## Work to complete
All of the data below should be set down again verbatim, without any images.

## Supplied records
....

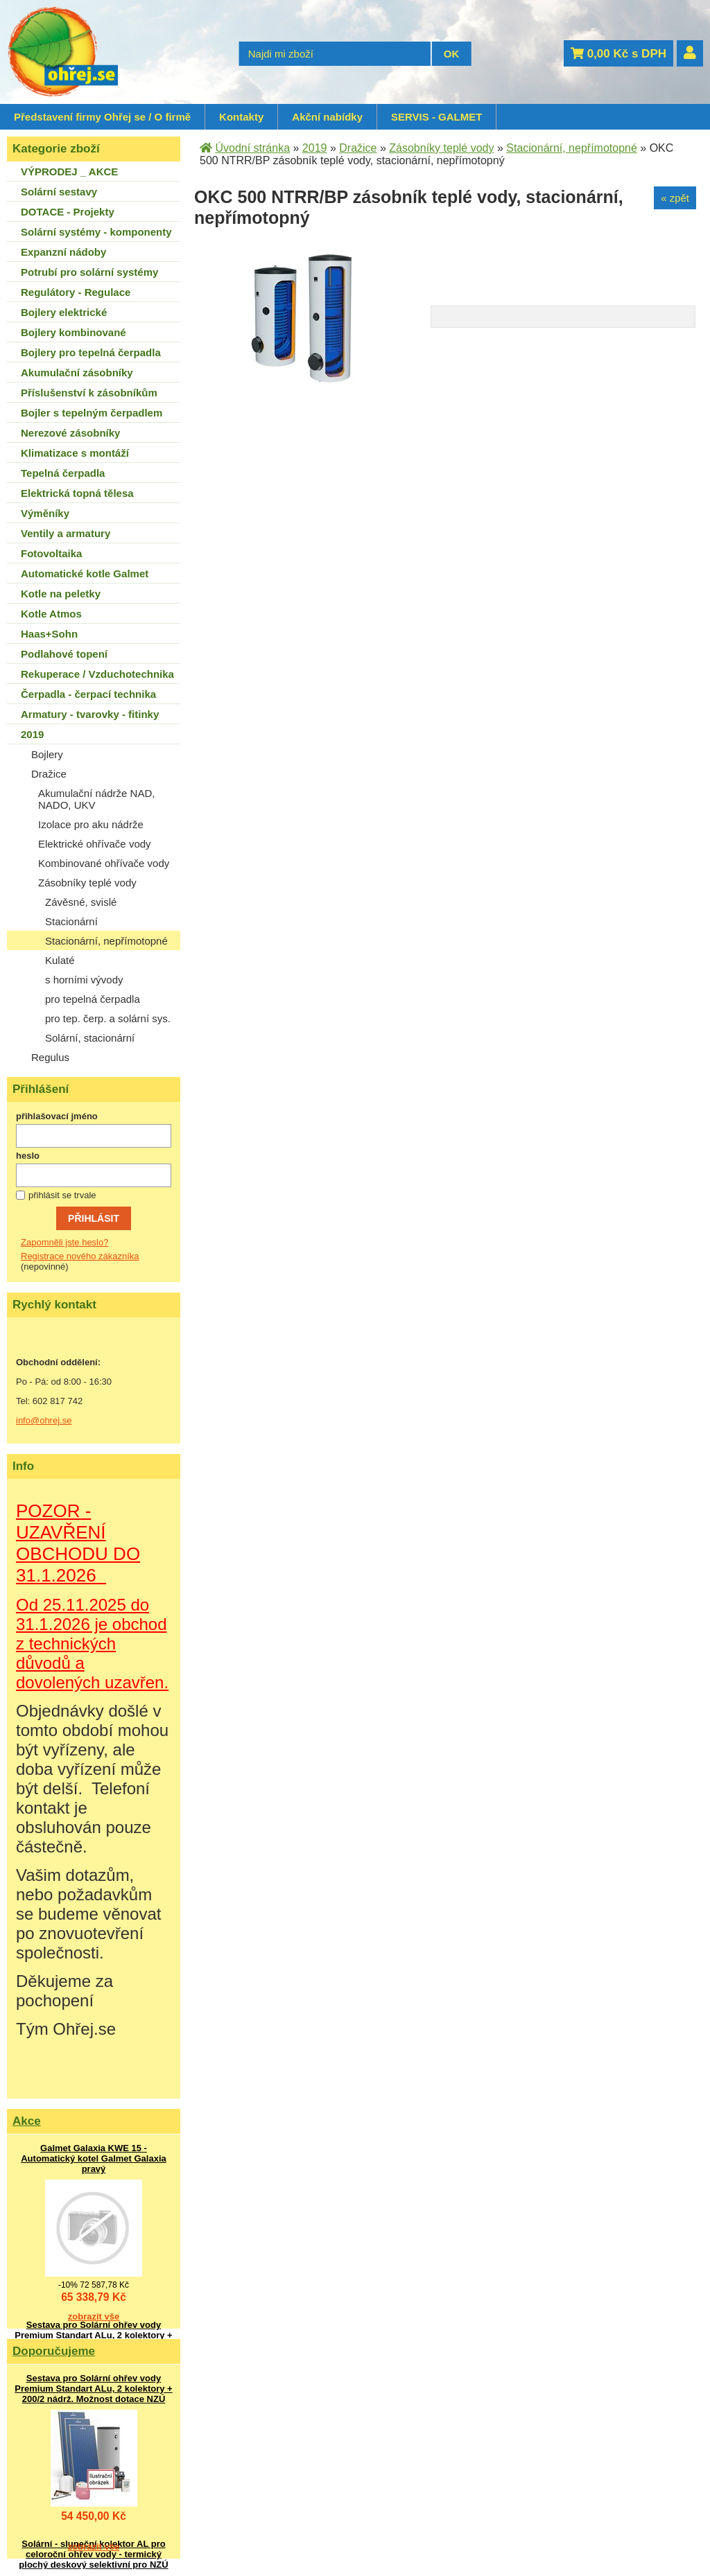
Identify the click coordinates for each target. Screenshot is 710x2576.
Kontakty (241, 117)
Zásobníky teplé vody (87, 882)
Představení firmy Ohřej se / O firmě (102, 117)
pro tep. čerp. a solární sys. (108, 1018)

....

## Answer space
Identify the click coordinates for each target. Screenshot is 710x2576.
Kontakty (241, 117)
Zásobníky teplé vody (87, 882)
Představení firmy Ohřej se / O firmě (102, 117)
pro tep. čerp. a solární sys. (108, 1018)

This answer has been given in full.